- The loss of 33 cents a share was narrower than the record loss of $17.3 billion, or $3.40 a share, in the same period of 2008.
- Expectation was to lose 30 cents a share, the average estimate of 18 analysts surveyed by Bloomberg.
- Chief Executive Officer Vikram Pandit had to book an $8 billion pretax charge when he repaid $20 billion of bailout funds in December to avoid being left behind by rival banks that exited the Troubled Asset Relief Program.
- Revenue missed analysts’ estimates as trading results declined from the third quarter.
Citigroup rose 12 cents, or 3.5 percent, to $3.54 in composite trading on the New York Stock Exchange at 4:15 p.m. That compares with $34.77 on Dec. 10, 2007, the last closing price before Pandit was named to the top post.
Not counting the repayment of funds to the U.S. government, the fourth-quarter loss was $1.4 billion, or 6 cents a share.
Citigroup’s loss contrasts with results at New York-based JPMorgan Chase & Co., which said last week that profit more than quadrupled from a year earlier to $3.28 billion as investment- banking fees climbed.

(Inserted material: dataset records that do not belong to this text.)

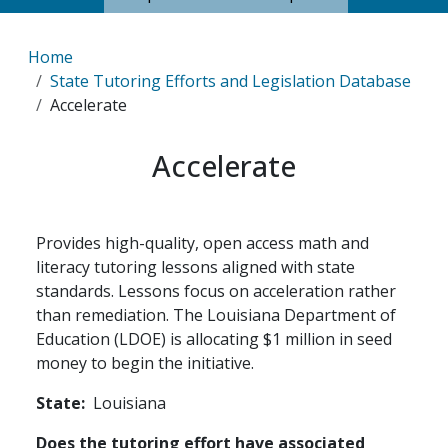
Breadcrumb
Home
State Tutoring Efforts and Legislation Database
Accelerate
Accelerate
Provides high-quality, open access math and
literacy tutoring lessons aligned with state
standards. Lessons focus on acceleration rather
than remediation. The Louisiana Department of
Education (LDOE) is allocating $1 million in seed
money to begin the initiative.
State
Louisiana
Does the tutoring effort have associated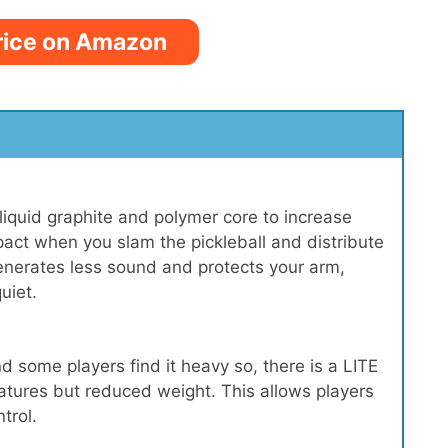
rice on Amazon
liquid graphite and polymer core to increase
pact when you slam the pickleball and distribute
generates less sound and protects your arm,
uiet.
some players find it heavy so, there is a LITE
eatures but reduced weight. This allows players
trol.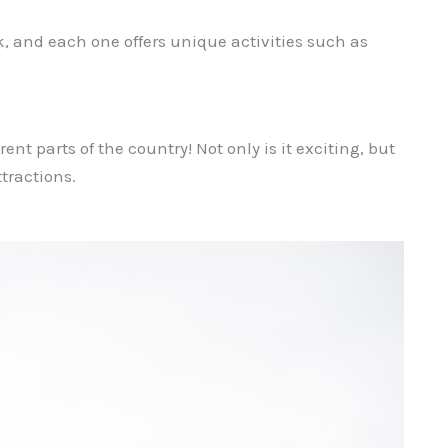
k, and each one offers unique activities such as
ent parts of the country! Not only is it exciting, but
ttractions.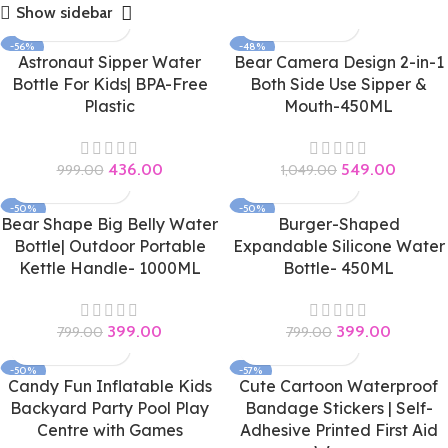
Show sidebar
-56%
-48%
Astronaut Sipper Water
Bear Camera Design 2-in-1
Bottle For Kids| BPA-Free
Both Side Use Sipper &
Plastic
Mouth-450ML
436.00
549.00
999.00
1,049.00
-50%
-50%
Bear Shape Big Belly Water
Burger-Shaped
Bottle| Outdoor Portable
Expandable Silicone Water
Kettle Handle- 1000ML
Bottle- 450ML
399.00
399.00
799.00
799.00
-50%
-57%
Candy Fun Inflatable Kids
Cute Cartoon Waterproof
Backyard Party Pool Play
Bandage Stickers | Self-
Centre with Games
Adhesive Printed First Aid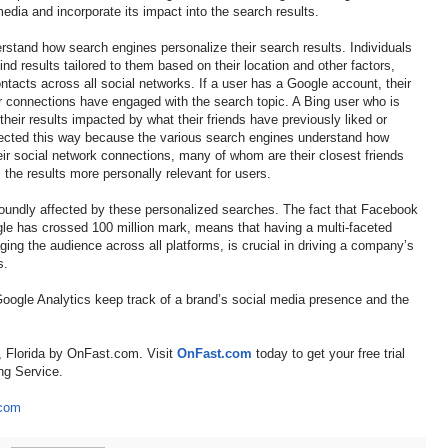
dia and incorporate its impact into the search results.
tand how search engines personalize their search results. Individuals
nd results tailored to them based on their location and other factors,
tacts across all social networks. If a user has a Google account, their
r connections have engaged with the search topic. A Bing user who is
heir results impacted by what their friends have previously liked or
ected this way because the various search engines understand how
their social network connections, many of whom are their closest friends
the results more personally relevant for users.
foundly affected by these personalized searches. The fact that Facebook
le has crossed 100 million mark, means that having a multi-faceted
ing the audience across all platforms, is crucial in driving a company’s
s.
w Google Analytics keep track of a brand’s social media presence and the
, Florida by OnFast.com. Visit
OnFast.com
today to get your free trial
ng Service.
.com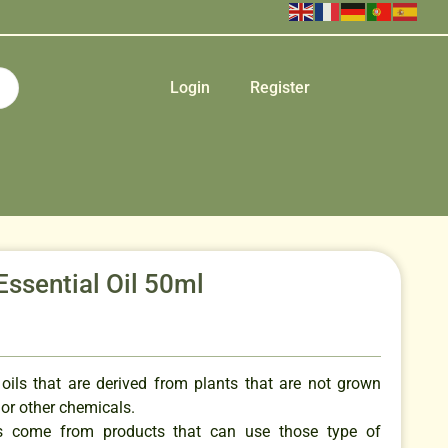
Login
Register
ssential Oil 50ml
 oils that are derived from plants that are not grown
s or other chemicals.
ils come from products that can use those type of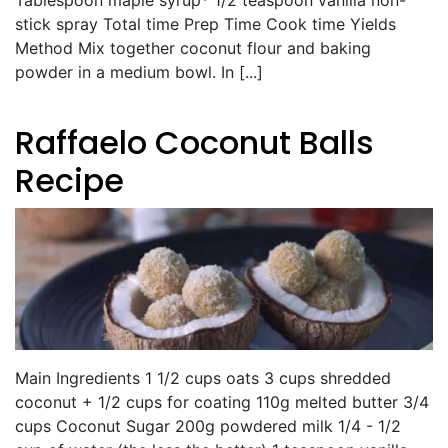
stick spray Total time Prep Time Cook time Yields
Method Mix together coconut flour and baking
powder in a medium bowl. In [...]
Raffaelo Coconut Balls
Recipe
Main Ingredients 1 1/2 cups oats 3 cups shredded
coconut + 1/2 cups for coating 110g melted butter 3/4
cups Coconut Sugar 200g powdered milk 1/4 - 1/2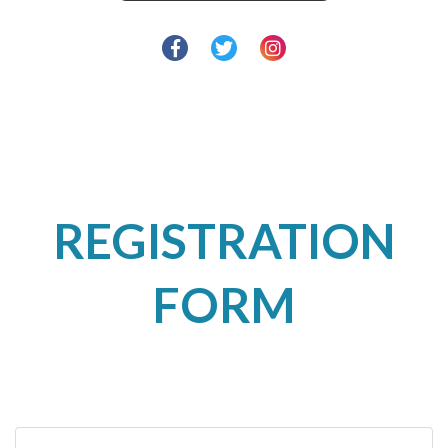
REGISTRATION
FORM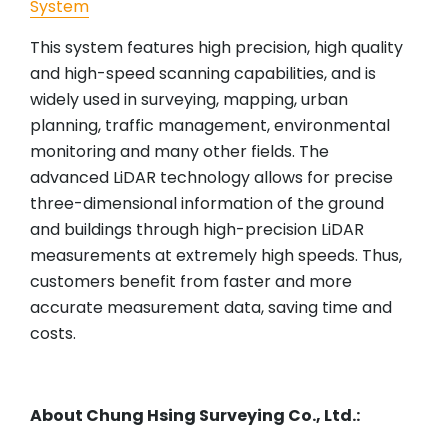
System
This system features high precision, high quality
and high-speed scanning capabilities, and is
widely used in surveying, mapping, urban
planning, traffic management, environmental
monitoring and many other fields. The
advanced LiDAR technology allows for precise
three-dimensional information of the ground
and buildings through high-precision LiDAR
measurements at extremely high speeds. Thus,
customers benefit from faster and more
accurate measurement data, saving time and
costs.
About Chung Hsing Surveying Co., Ltd.: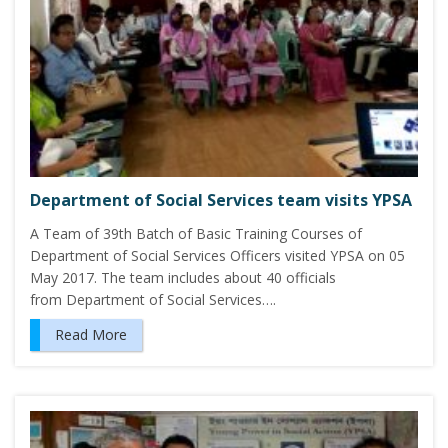
Department of Social Services team visits YPSA
A Team of 39th Batch of Basic Training Courses of
Department of Social Services Officers visited YPSA on 05
May 2017. The team includes about 40 officials
from Department of Social Services….
Read More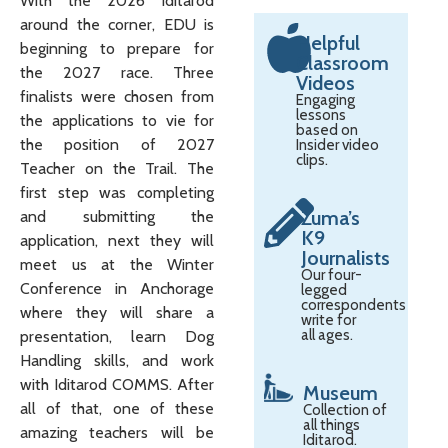
With the 2026 Iditarod
around the corner, EDU is
Helpful
beginning to prepare for
Classroom
the 2027 race. Three
Videos
finalists were chosen from
Engaging
lessons
the applications to vie for
based on
the position of 2027
Insider video
clips.
Teacher on the Trail. The
first step was completing
Zuma’s
and submitting the
K9
application, next they will
Journalists
meet us at the Winter
Our four-
Conference in Anchorage
legged
correspondents
where they will share a
write for
all ages.
presentation, learn Dog
Handling skills, and work
with Iditarod COMMS. After
Museum
all of that, one of these
Collection of
all things
amazing teachers will be
Iditarod.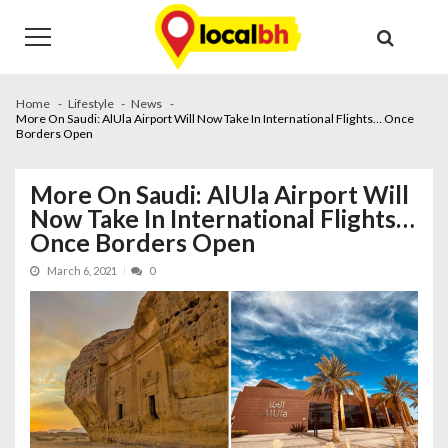
Skip
Skip
to
to
navigation
content
Home
Lifestyle
News
More On Saudi: AlUla Airport Will Now Take In International Flights… Once
Borders Open
More On Saudi: AlUla Airport Will
Now Take In International Flights…
Once Borders Open
March 6, 2021
0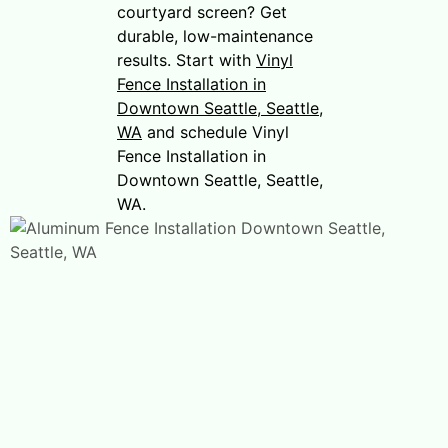
courtyard screen? Get
durable, low-maintenance
results. Start with
Vinyl
Fence Installation in
Downtown Seattle, Seattle,
WA
and schedule Vinyl
Fence Installation in
Downtown Seattle, Seattle,
WA.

Citigroup’s revenue fell 4.3 percent to $5.41 billion in the fourth quarter, the company said. Managed revenue excluding the costs of the TARP repayment was $17.9 billion. Analysts expected the bank to report revenue of $19.4 billion, according to the average of nine estimates.
Revenue Trend
For the full year, Citigroup’s loss was $1.6 billion, or 80 cents a share.
Citi Holdings, the collection of businesses tagged for disposal, had a $2.44 billion loss in the fourth quarter. Citi Holdings assets declined $70 billion to $547 billion during the quarter.
Citicorp, the division of businesses that Pandit plans to keep, had a $1.73 billion profit in the fourth quarter, compared with a $5.52 billion loss a year earlier.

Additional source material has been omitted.